> Work instructions:
In the entries below, find the string "slider" and return each line holding it.

[Rendered page images]
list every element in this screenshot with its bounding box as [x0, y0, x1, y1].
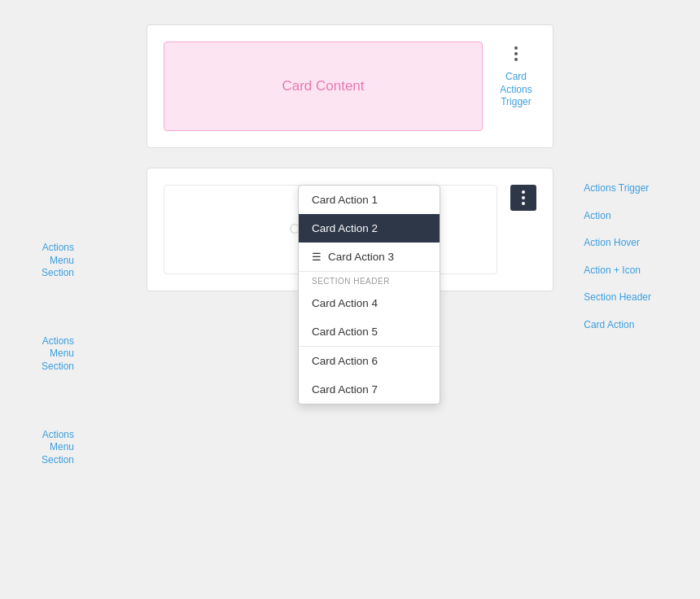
menu-item-5-label: Card Action 5	[312, 326, 378, 338]
card1-content-box: Card Content	[164, 42, 483, 131]
dot-3	[514, 58, 518, 61]
section-label-1: ActionsMenuSection	[42, 242, 74, 280]
menu-item-1-label: Card Action 1	[312, 194, 378, 206]
dot-a2	[522, 196, 525, 199]
annotation-action-hover: Action Hover	[584, 237, 640, 250]
menu-item-4[interactable]: Card Action 4	[299, 289, 440, 317]
dot-2	[514, 52, 518, 55]
section-label-3: ActionsMenuSection	[42, 429, 74, 467]
right-annotations: Actions Trigger Action Action Hover Acti…	[584, 182, 651, 332]
menu-item-6[interactable]: Card Action 6	[299, 347, 440, 375]
card1-three-dots-button[interactable]	[504, 42, 528, 66]
annotation-action: Action	[584, 210, 610, 223]
menu-item-3-label: Card Action 3	[328, 251, 394, 263]
menu-item-7-label: Card Action 7	[312, 383, 378, 396]
menu-item-1[interactable]: Card Action 1	[299, 186, 440, 214]
menu-item-2-label: Card Action 2	[312, 222, 378, 234]
card2-wrapper: Card Content Card Action 1 Card Action 2…	[147, 168, 553, 291]
annotation-action-icon: Action + Icon	[584, 265, 641, 278]
menu-item-7[interactable]: Card Action 7	[299, 375, 440, 404]
dot-a3	[522, 202, 525, 205]
card2-three-dots-button[interactable]	[510, 185, 536, 211]
actions-dropdown-menu: Card Action 1 Card Action 2 ☰ Card Actio…	[298, 185, 440, 404]
menu-item-4-label: Card Action 4	[312, 297, 378, 309]
annotation-section-header: Section Header	[584, 291, 651, 304]
menu-section-header: SECTION HEADER	[299, 271, 440, 289]
menu-item-6-label: Card Action 6	[312, 355, 378, 367]
section-label-2: ActionsMenuSection	[42, 335, 74, 374]
dot-1	[514, 46, 518, 50]
card1-trigger-label: CardActionsTrigger	[500, 71, 532, 109]
annotation-actions-trigger: Actions Trigger	[584, 182, 649, 195]
dot-a1	[522, 190, 525, 194]
card1-trigger-area: CardActionsTrigger	[496, 42, 536, 109]
annotation-card-action: Card Action	[584, 319, 634, 332]
menu-item-2[interactable]: Card Action 2	[299, 214, 440, 243]
section-labels: ActionsMenuSection ActionsMenuSection Ac…	[42, 242, 74, 466]
card1-content-label: Card Content	[282, 78, 364, 94]
card1-wrapper: Card Content CardActionsTrigger	[147, 24, 553, 148]
menu-item-5[interactable]: Card Action 5	[299, 317, 440, 346]
menu-item-3[interactable]: ☰ Card Action 3	[299, 243, 440, 271]
card2: Card Content Card Action 1 Card Action 2…	[147, 168, 553, 291]
card1: Card Content CardActionsTrigger	[147, 24, 553, 148]
menu-item-3-icon: ☰	[312, 251, 322, 263]
card2-trigger-area	[510, 185, 536, 211]
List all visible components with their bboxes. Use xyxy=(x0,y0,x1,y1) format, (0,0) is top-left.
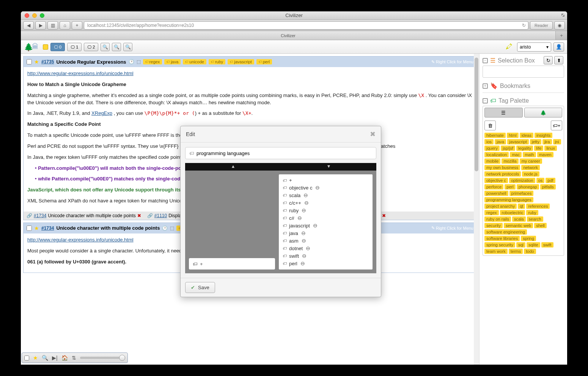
highlighter-icon[interactable]: 🖍 xyxy=(506,43,515,51)
palette-tag[interactable]: terms xyxy=(509,249,523,254)
palette-tag[interactable]: node.js xyxy=(522,171,539,177)
close-icon[interactable]: ✖ xyxy=(370,130,376,138)
remove-child-icon[interactable]: ⊖ xyxy=(297,215,302,221)
carousel-prev-button[interactable]: ↻ xyxy=(544,56,553,64)
tag-pill[interactable]: regex xyxy=(143,59,162,64)
palette-tag[interactable]: scala xyxy=(512,216,526,222)
search-button-2[interactable]: 🔍 xyxy=(112,43,121,51)
panel-1-button[interactable]: 🖵 1 xyxy=(67,43,82,51)
zoom-slider[interactable] xyxy=(80,357,125,359)
palette-tag[interactable]: life xyxy=(534,146,543,151)
palette-list-view-button[interactable]: ☰ xyxy=(484,108,523,118)
related-id[interactable]: #1110 xyxy=(154,213,167,218)
child-tag-item[interactable]: 🏷javascript⊖ xyxy=(283,222,369,229)
palette-tag[interactable]: my own business xyxy=(484,165,520,170)
remove-related-icon[interactable]: ✖ xyxy=(382,213,386,218)
palette-tag[interactable]: software libraries xyxy=(484,236,520,241)
child-tag-item[interactable]: 🏷c/c++⊖ xyxy=(283,199,369,207)
yellow-square-icon[interactable] xyxy=(43,44,48,50)
source-link[interactable]: http://www.regular-expressions.info/unic… xyxy=(27,237,134,243)
palette-tag[interactable]: javascript xyxy=(507,139,528,144)
palette-tag[interactable]: os xyxy=(536,178,545,183)
move-up-button[interactable]: ▴ xyxy=(185,163,281,171)
palette-tag[interactable]: jni xyxy=(553,139,561,144)
child-tag-item[interactable]: 🏷dotnet⊖ xyxy=(283,244,369,252)
tag-pill[interactable]: ruby xyxy=(209,59,225,64)
palette-tag[interactable]: powershell xyxy=(484,191,508,196)
delete-tag-button[interactable]: 🗑 xyxy=(484,121,496,130)
palette-tag[interactable]: linux xyxy=(544,146,557,151)
fragment-checkbox[interactable] xyxy=(27,226,32,231)
palette-tag[interactable]: semantic web xyxy=(504,223,533,228)
remove-child-icon[interactable]: ⊖ xyxy=(315,185,320,191)
tag-palette-header[interactable]: 🏷 Tag Palette xyxy=(483,97,564,106)
fragment-id[interactable]: #1734 xyxy=(41,226,54,231)
palette-tag[interactable]: mac xyxy=(510,152,522,157)
xregexp-link[interactable]: XRegExp xyxy=(91,110,112,116)
palette-tag[interactable]: sql xyxy=(516,242,525,248)
palette-tag[interactable]: math xyxy=(523,152,536,157)
fragment-id[interactable]: #1735 xyxy=(41,59,54,64)
remove-child-icon[interactable]: ⊖ xyxy=(304,200,309,206)
palette-tag[interactable]: jsp/jsf xyxy=(501,146,515,151)
palette-tag[interactable]: mozilla xyxy=(502,158,518,164)
palette-tag[interactable]: qt xyxy=(518,204,525,209)
palette-tag[interactable]: maven xyxy=(537,152,553,157)
tag-pill[interactable]: unicode xyxy=(183,59,206,64)
palette-tag[interactable]: insights xyxy=(535,133,552,138)
child-tag-item[interactable]: 🏷perl⊖ xyxy=(283,260,369,267)
related-id[interactable]: #1734 xyxy=(34,213,46,218)
scrollbar[interactable] xyxy=(474,54,479,365)
remove-child-icon[interactable]: ⊖ xyxy=(306,245,310,251)
palette-tag[interactable]: ideas xyxy=(520,133,533,138)
palette-tag[interactable]: todo xyxy=(524,249,536,254)
move-down-button[interactable]: ▾ xyxy=(281,163,376,171)
bottom-checkbox[interactable] xyxy=(24,356,29,360)
palette-tag[interactable]: jetty xyxy=(530,139,541,144)
forward-button[interactable]: ▶ xyxy=(35,21,46,30)
palette-tag[interactable]: swift xyxy=(541,242,553,248)
search-button-1[interactable]: 🔍 xyxy=(101,43,110,51)
slider-knob[interactable] xyxy=(119,355,125,361)
add-child-tag-input[interactable]: 🏷 + xyxy=(189,258,275,269)
palette-tag[interactable]: team work xyxy=(484,249,508,254)
child-tag-item[interactable]: 🏷asm⊖ xyxy=(283,237,369,244)
url-bar[interactable]: localhost:12345/civilizer/app/home?execu… xyxy=(84,21,528,30)
remove-child-icon[interactable]: ⊖ xyxy=(313,222,318,229)
palette-tag[interactable]: network xyxy=(521,165,540,170)
sort-icon[interactable]: ⇅ xyxy=(72,355,76,361)
palette-tag[interactable]: optimization xyxy=(509,178,535,183)
home-icon[interactable]: 🏠 xyxy=(61,355,68,361)
palette-tag[interactable]: project anarchy xyxy=(484,204,517,209)
palette-tag[interactable]: objective c xyxy=(484,178,508,183)
palette-tree-view-button[interactable]: 🌲 xyxy=(524,108,563,118)
add-tag-button[interactable]: 🏷+ xyxy=(551,121,562,130)
star-icon[interactable]: ★ xyxy=(34,225,39,231)
tag-pill[interactable]: javascript xyxy=(228,59,254,64)
tag-pill[interactable]: java xyxy=(164,59,181,64)
theme-select[interactable]: aristo▾ xyxy=(517,42,551,52)
palette-tag[interactable]: pitfalls xyxy=(540,184,556,190)
scrollbar-thumb[interactable] xyxy=(475,58,478,171)
expand-icon[interactable] xyxy=(483,83,488,89)
fullscreen-icon[interactable] xyxy=(560,13,566,18)
palette-tag[interactable]: ios xyxy=(484,139,494,144)
group-icon[interactable]: ⬚ xyxy=(137,59,141,64)
palette-tag[interactable]: html xyxy=(507,133,519,138)
browser-tab[interactable]: Civilizer xyxy=(21,31,556,40)
panel-0-button[interactable]: 🖵 0 xyxy=(50,43,65,51)
palette-tag[interactable]: perforce xyxy=(484,184,503,190)
reader-button[interactable]: Reader xyxy=(530,21,553,30)
child-tag-item[interactable]: 🏷+ xyxy=(283,177,369,184)
palette-tag[interactable]: perl xyxy=(505,184,515,190)
back-button[interactable]: ◀ xyxy=(23,21,34,30)
palette-tag[interactable]: software engineering xyxy=(484,229,527,235)
palette-tag[interactable]: ruby xyxy=(526,210,538,215)
search-icon[interactable]: 🔍 xyxy=(42,355,48,361)
palette-tag[interactable]: spring xyxy=(521,236,536,241)
star-icon[interactable]: ★ xyxy=(34,59,39,65)
palette-tag[interactable]: jquery xyxy=(484,146,500,151)
bookmarks-header[interactable]: 🔖 Bookmarks xyxy=(483,82,564,91)
collapse-icon[interactable] xyxy=(483,98,488,103)
remove-child-icon[interactable]: ⊖ xyxy=(302,207,306,213)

> Output:
zoom-slider[interactable] xyxy=(80,357,125,359)
slider-knob[interactable] xyxy=(119,355,125,361)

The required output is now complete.